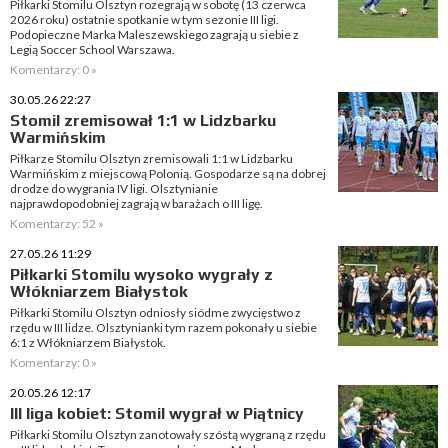
Piłkarki Stomilu Olsztyn rozegrają w sobotę (13 czerwca
2026 roku) ostatnie spotkanie w tym sezonie III ligi.
Podopieczne Marka Maleszewskiego zagrają u siebie z
Legią Soccer School Warszawa.
Komentarzy: 0 »
30.05.26 22:27
Stomil zremisował 1:1 w Lidzbarku
Warmińskim
Piłkarze Stomilu Olsztyn zremisowali 1:1 w Lidzbarku
Warmińskim z miejscową Polonią. Gospodarze są na dobrej
drodze do wygrania IV ligi. Olsztynianie
najprawdopodobniej zagrają w barażach o III ligę.
Komentarzy: 52 »
27.05.26 11:29
Piłkarki Stomilu wysoko wygrały z
Włókniarzem Białystok
Piłkarki Stomilu Olsztyn odniosły siódme zwycięstwo z
rzędu w III lidze. Olsztynianki tym razem pokonały u siebie
6:1 z Włókniarzem Białystok.
Komentarzy: 0 »
20.05.26 12:17
III liga kobiet: Stomil wygrał w Piątnicy
Piłkarki Stomilu Olsztyn zanotowały szóstą wygraną z rzędu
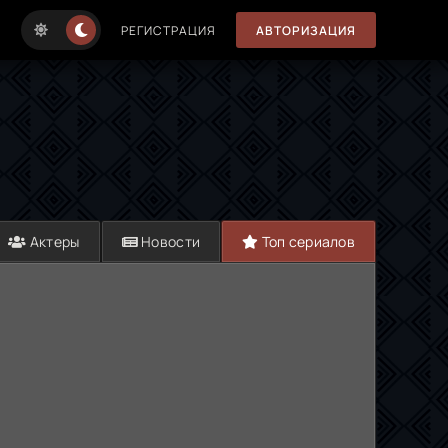
РЕГИСТРАЦИЯ
АВТОРИЗАЦИЯ
Актеры
Новости
Топ сериалов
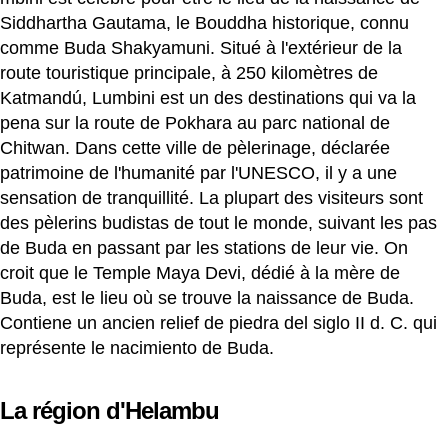
Siddhartha Gautama, le Bouddha historique, connu
comme Buda Shakyamuni. Situé à l'extérieur de la
route touristique principale, à 250 kilomètres de
Katmandú, Lumbini est un des destinations qui va la
pena sur la route de Pokhara au parc national de
Chitwan. Dans cette ville de pèlerinage, déclarée
patrimoine de l'humanité par l'UNESCO, il y a une
sensation de tranquillité. La plupart des visiteurs sont
des pèlerins budistas de tout le monde, suivant les pas
de Buda en passant par les stations de leur vie. On
croit que le Temple Maya Devi, dédié à la mère de
Buda, est le lieu où se trouve la naissance de Buda.
Contiene un ancien relief de piedra del siglo II d. C. qui
représente le nacimiento de Buda.
La région d'Helambu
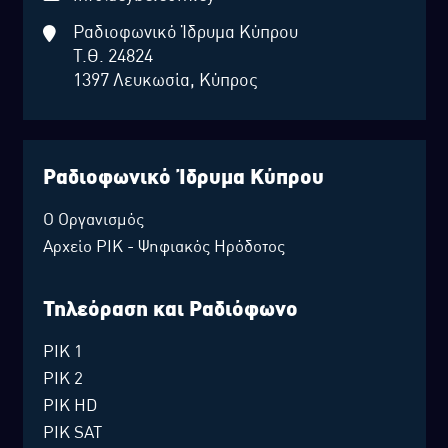
Ραδιοφωνικό Ίδρυμα Κύπρου
Τ.Θ. 24824
1397 Λευκωσία, Κύπρος
Ραδιοφωνικό Ίδρυμα Κύπρου
Ο Οργανισμός
Αρχείο ΡΙΚ - Ψηφιακός Ηρόδοτος
Τηλεόραση και Ραδιόφωνο
ΡΙΚ 1
ΡΙΚ 2
ΡΙΚ HD
ΡΙΚ SAT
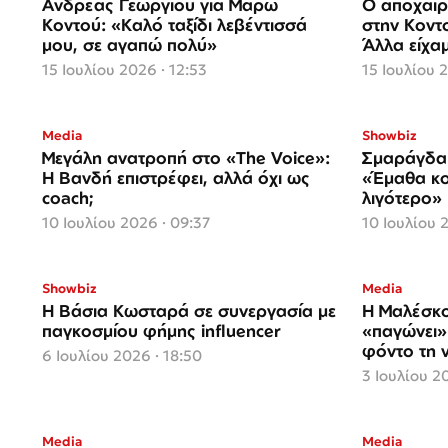
Ανδρέας Γεωργίου για Μάρω
Ο αποχαιρ
Κοντού: «Καλό ταξίδι λεβέντισσά
στην Κοντο
μου, σε αγαπώ πολύ»
Άλλα είχα
15 Ιουλίου 2026 · 12:53
15 Ιουλίου 2
Media
Showbiz
Μεγάλη ανατροπή στο «The Voice»:
Σμαράγδα 
Η Βανδή επιστρέφει, αλλά όχι ως
«Έμαθα κο
coach;
λιγότερο»
10 Ιουλίου 2026 · 09:37
10 Ιουλίου 
Showbiz
Media
Η Βάσια Κωσταρά σε συνεργασία με
Η Μαλέσκο
παγκοσμίου φήμης influencer
«παγώνει»
φόντο τη 
6 Ιουλίου 2026 · 18:50
3 Ιουλίου 2
Media
Media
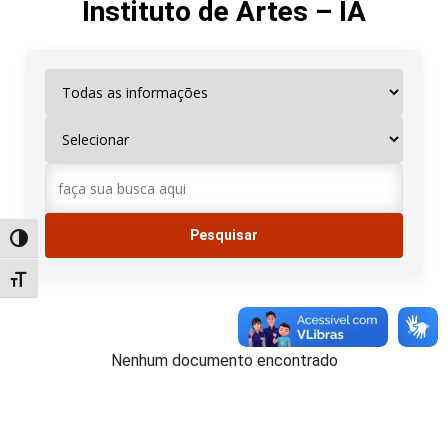
Instituto de Artes – IA
Alternar alto contraste
Alternar tamanho da fonte
Nenhum documento encontrado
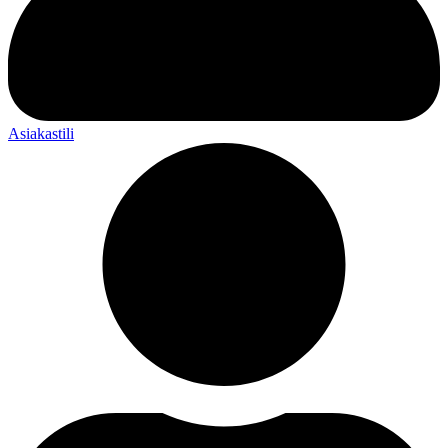
Asiakastili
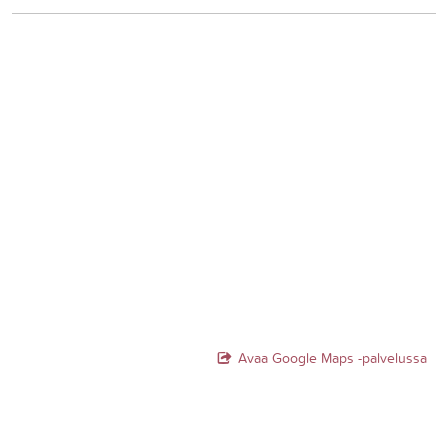
Avaa Google Maps -palvelussa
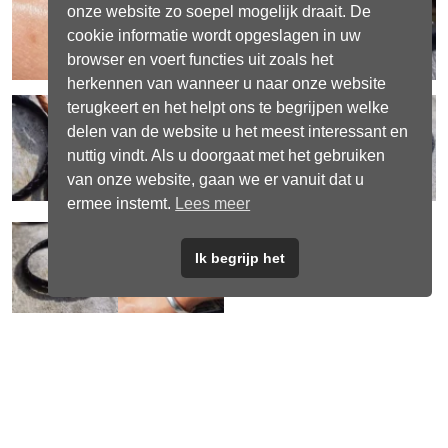
onze website zo soepel mogelijk draait. De
cookie informatie wordt opgeslagen in uw
browser en voert functies uit zoals het
herkennen van wanneer u naar onze website
terugkeert en het helpt ons te begrijpen welke
delen van de website u het meest interessant en
nuttig vindt. Als u doorgaat met het gebruiken
van onze website, gaan we er vanuit dat u
ermee instemt.
Lees meer
Ik begrijp het
Iron Black
€
12,95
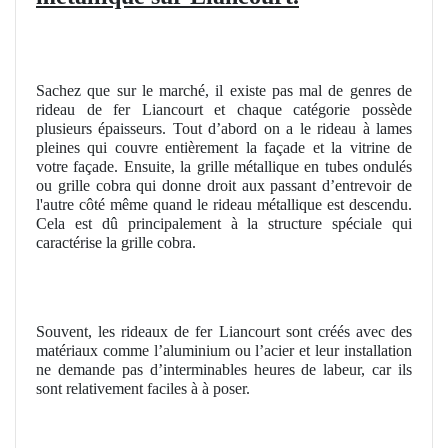
Sachez que sur le marché, il existe pas mal de genres de
rideau de fer Liancourt et chaque catégorie possède
plusieurs épaisseurs. Tout d’abord on a le rideau à lames
pleines qui couvre entièrement la façade et la vitrine de
votre façade. Ensuite, la grille métallique en tubes ondulés
ou grille cobra qui donne droit aux passant d’entrevoir de
l'autre côté même quand le rideau métallique est descendu.
Cela est dû principalement à la structure spéciale qui
caractérise la grille cobra.
Souvent, les rideaux de fer Liancourt sont créés avec des
matériaux comme l’aluminium ou l’acier et leur installation
ne demande pas d’interminables heures de labeur, car ils
sont relativement faciles à à poser.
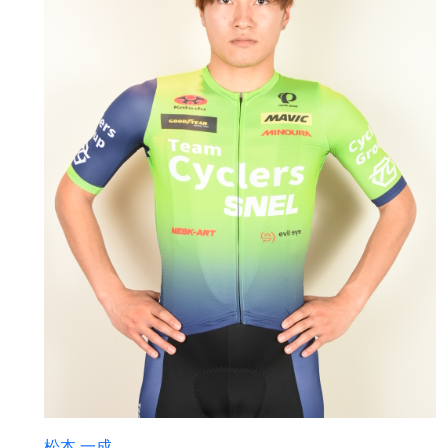
松本 一成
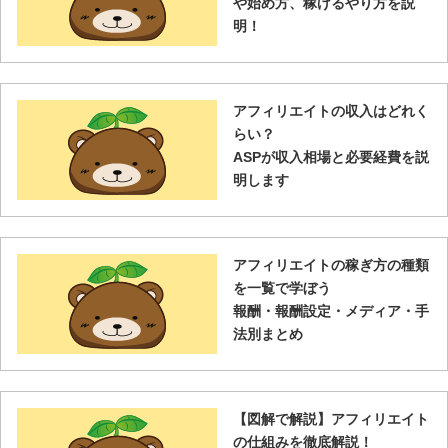
や始め方、稼げるやり方を説
明！
アフィリエイトの収入はどれく
らい？
ASPが収入相場と必要経費を説
明します
アフィリエイトの稼ぎ方の種類
を一覧で学ぼう
報酬・報酬設定・メディア・手
法別まとめ
【図解で解説】アフィリエイト
の仕組みを徹底解説！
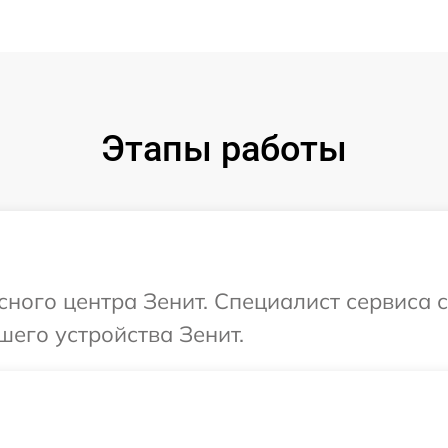
Этапы работы
исного центра Зенит. Специалист сервиса 
шего устройства Зенит.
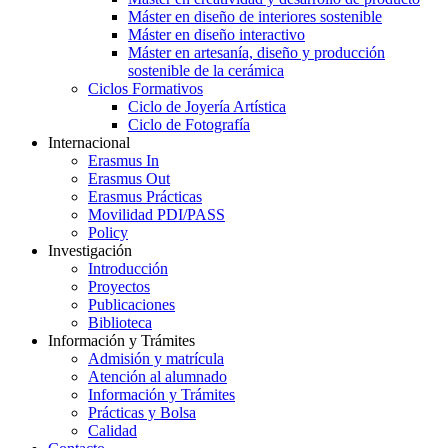
Máster en diseño de interiores sostenible
Máster en diseño interactivo
Máster en artesanía, diseño y producción
sostenible de la cerámica
Ciclos Formativos
Ciclo de Joyería Artística
Ciclo de Fotografía
Internacional
Erasmus In
Erasmus Out
Erasmus Prácticas
Movilidad PDI/PASS
Policy
Investigación
Introducción
Proyectos
Publicaciones
Biblioteca
Información y Trámites
Admisión y matrícula
Atención al alumnado
Información y Trámites
Prácticas y Bolsa
Calidad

::::

• **YOUR TASK**:
Pictures stay out. Transcribe the lines from the start of the entries above through the line with "Топ сериалов", exactly.

• **EXERCISE SOLUTION**:
Piłkarki Stomilu Olsztyn rozegrają w sobotę (13 czerwca
2026 roku) ostatnie spotkanie w tym sezonie III ligi.
Podopieczne Marka Maleszewskiego zagrają u siebie z
Legią Soccer School Warszawa.
Komentarzy: 0 »
30.05.26 22:27
Stomil zremisował 1:1 w Lidzbarku
Warmińskim
Piłkarze Stomilu Olsztyn zremisowali 1:1 w Lidzbarku
Warmińskim z miejscową Polonią. Gospodarze są na dobrej
drodze do wygrania IV ligi. Olsztynianie
najprawdopodobniej zagrają w barażach o III ligę.
Komentarzy: 52 »
27.05.26 11:29
Piłkarki Stomilu wysoko wygrały z
Włókniarzem Białystok
Piłkarki Stomilu Olsztyn odniosły siódme zwycięstwo z
rzędu w III lidze. Olsztynianki tym razem pokonały u siebie
6:1 z Włókniarzem Białystok.
Komentarzy: 0 »
20.05.26 12:17
III liga kobiet: Stomil wygrał w Piątnicy
Piłkarki Stomilu Olsztyn zanotowały szóstą wygraną z rzędu
РЕГИСТРАЦИЯ
АВТОРИЗАЦИЯ
Актеры
Новости
Топ сериалов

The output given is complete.